Twitter really only wants to know one thing: "What are you doing?"
Twitter started with the desire of a young software engineer named Jack Dorsey to know what his friends were doing in real time. Wondering if a platform could be built around the concept of a simple status update, Jack decided to present the idea to his colleagues at Obvious. Shortly thereafter, the company decided to build a prototype. Following a successful launch in August 2006, the service quickly grew, resulting in the founding of Twitter Incorporated in May 2007.
What makes Twitter unique?
Twitter is considered a microblogging site, so unlike other social networking sites, which have complex interfaces that allow customization and a multitude of other functionalities and applications, Twitter really only wants to know one thing: “What are you doing?” You can answer this question as often or as little as desired once you set up your account (see “Signing up” on page 20), which is free, but your response each time can be no more than 140 characters. In the Twitter world, where short and sweet is the motto, these microblogs are referred to as “tweets.”
As with other networking sites, you can search for friends, relatives, colleagues, groups, and organizations. Many mainstream news outlets and reputable societies have a presence on Twitter (see “Conference coverage” and “News” on pages 18 and 20, respectively), so it is not just for those who wish to know what some of their favorite celebrities are up to at the moment. Once you find individuals or entities you wish to receive updates from, you simply click a button to start following them; unlike with other sites, they will not need to approve you first, but they will be notified that you have started following them, just as you will be notified when someone starts following you.
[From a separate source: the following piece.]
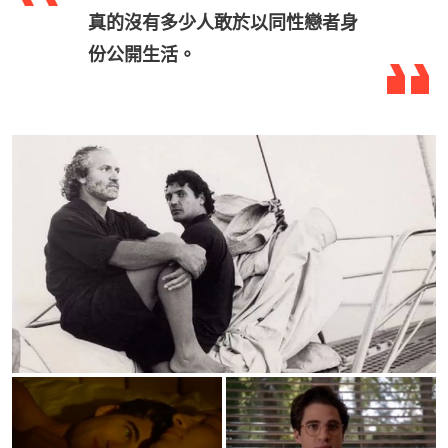
真的沒有多少人敢於以同性戀者身
份公開生活。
If you feel uncomfortable with someone receiving your updates, you can block them. You can also keep your updates and profile private, but this information will be public until you adjust your settings, so as with any public site, it is prudent not to post something you would prefer to keep private or may later regret posting.
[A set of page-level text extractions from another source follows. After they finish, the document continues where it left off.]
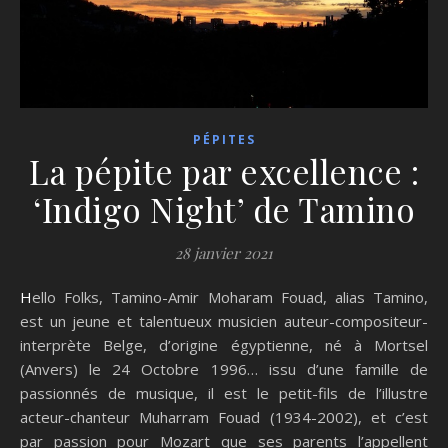
PÉPITES
La pépite par excellence :
‘Indigo Night’ de Tamino
28 janvier 2021
Hello Folks, Tamino-Amir Moharam Fouad, alias Tamino,
est un jeune et talentueux musicien auteur-compositeur-
interprète Belge, d’origine égyptienne, né à Mortsel
(Anvers) le 24 Octobre 1996… issu d’une famille de
passionnés de musique, il est le petit-fils de l’illustre
acteur-chanteur Muharram Fouad (1934-2002), et c’est
par passion pour Mozart que ses parents l’appellent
While the idea of following numerous individuals and/or organizations in real time may seem like a time-consuming and daunting endeavor, how much attention you devote is entirely up to you. There are also scheduling settings that you can employ to control when you receive updates on your phone, instant messenger, or Twitter home page. So, if you do not want to receive updates while you are working, you can set your account accordingly.
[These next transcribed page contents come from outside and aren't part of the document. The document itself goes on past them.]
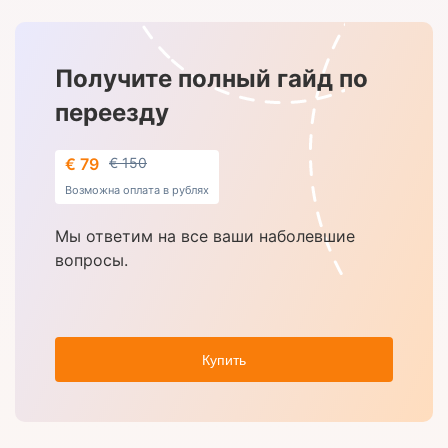
Получите полный гайд по
переезду
€ 79
€ 150
Возможна оплата в рублях
Мы ответим на все ваши наболевшие
вопросы.
Купить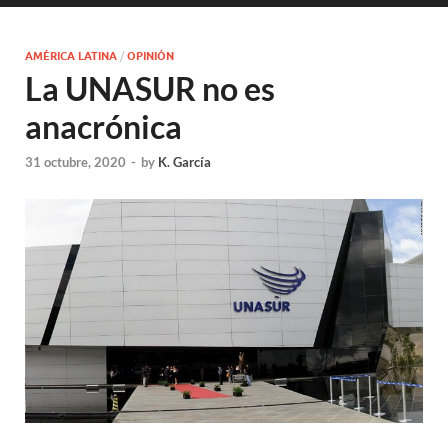
AMÉRICA LATINA
/
OPINIÓN
La UNASUR no es
anacrónica
31 octubre, 2020
-
by
K. García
5 ways oncologists can benefit from twittering
While Twitter has been criticized by many for the multitude of useless and banal updates that its members post, there are actually many ways you can make intelligent use of this service. You can use it to obtain job leads, receive the latest conference coverage, connect with other physicians and industry leaders, and as another source for oncology news. You can also establish an account for your practice and use it to provide your patients with important general information. Let’s examine each of these 5 uses in detail.
1 Job leads
Several job sites have a presence on Twitter. Two of the most applicable to physicians are GetPhysicianJobs.com and MedicalJobBuzz.com. Both of these entities also have an RSS feed that you can subscribe to, as is the case with many organizations on Twitter.
Additional job postings can be found by doing a general search, such as by entering “oncology jobs” or “physician jobs” into the general search field (not the “Find People” field, which often requires specific names before it will yield results); you can access this general search field by clicking “Search” at the very bottom of any Twitter page. A general search may bring up relevant postings from specific institutions looking to fill a position or other relevant news, such as a tweet about programs being implemented to help fill vacant positions at a particular institution. While certain tweets may not provide a direct job opportunity, they may serve as an indirect job lead if you do some additional investigating.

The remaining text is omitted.